See Colwell et al. (2004) for details.

Diversity curves

 Typical application Assumptions Data needed Plotting diversity curves from occurrence data None Abundance or presence/absence matrix with samples in rows (lowest sample at bottom) and taxa in columns

Found in the 'Strat' menu, this simple tool allows plotting of diversity curves from occurrence data in a stratigraphical column. Note that samples should be in stratigraphical order, with the uppermost (youngest) sample in the uppermost row. Data are subjected to the range-through assumption (absences between first and last appearance are treated as presences). Originations and extinctions are in absolute numbers, not percentages.

The 'Endpoint correction' option counts a FAD or LAD in a sample as 0.5 instead of 1 in that sample. Both FAD and LAD in the sample counts as 0.33.

Compare diversities

 Typical application Assumptions Data needed Comparing diversities in two samples of abundance data Equal sampling conditions Two columns of abundance data with taxa down the rows

This module computes a number of diversity indices for two samples, and then compares the diversities using two different randomisation procedures as follows.

Bootstrapping
The two samples A and B are pooled. 1000 random pairs of samples (Ai,Bi) are then taken from this pool, with the same numbers of individuals as in the original two samples. For each replicate pair, the diversity indices div(Ai) and div(Bi) are computed. The number of times |div(Ai)-div(Bi)| exceeds or equals |div(A)-div(B)| indicates the probability that the observed difference could have occurred by random sampling from one parent population as estimated by the pooled sample.

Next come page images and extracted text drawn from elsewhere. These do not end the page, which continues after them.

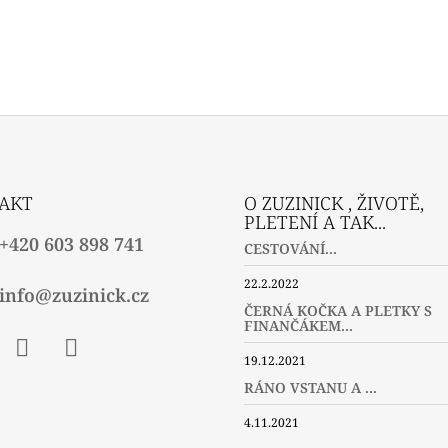
AKT
O ZUZINICK , ŽIVOTĚ,
PLETENÍ A TAK...
+420 603 898 741
CESTOVÁNÍ...
22.2.2022
info@zuzinick.cz
ČERNÁ KOČKA A PLETKY S
FINANČÁKEM...
19.12.2021
ebook
Instagram
Twitter
RÁNO VSTANU A ...
4.11.2021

A small probability value p(same) then indicates a significant difference in diversity index between the two samples.

Permutation
1000 random matrices with two columns (samples) are generated, each with the same row and column totals as in the original data matrix. The p value is computed as for the boostrap test.

Diversity t test

 Typical application Assumptions Data needed Comparing Shannon diversities in two samples of abundance data Equal sampling conditions Two columns of abundance data with taxa down the rows

Comparison of the Shannon diversities (entropies) in two samples, using a t test described by Poole (1974). This is an alternative to the randomization test available in the Compare diversities module.

Note that the Shannon indices here include a bias correction term (Poole 1974), and may diverge slightly from the uncorrected estimates calculated elsewhere in PAST, at least for small samples.

Diversity profiles

 Typical application Assumptions Data needed Comparing diversities in two samples of abundance data Equal sampling conditions Two columns of abundance data with taxa down the rows

The validity of comparing diversities in two samples can be criticized because of arbitrary choice of diversity index. One sample may for example contain a larger number of taxa, while the other has a larger Shannon index. It may therefore be a good idea to try a number of diversity indices in order to make sure that the diversity ordering is robust. A formal way of doing this is to define a family of diversity indices, dependent upon a single continuous parameter (Tothmeresz 1995).

PAST uses the exponential of the so-called Renyi index, which depends upon a parameter alpha. For alpha=0, this function gives the total species number. alpha=1 gives an index proportional to the Shannon index, while alpha=2 gives an index which behaves like the Simpson index.

The program plots two such diversity profiles together. If the profiles cross, the diversities are non-comparable.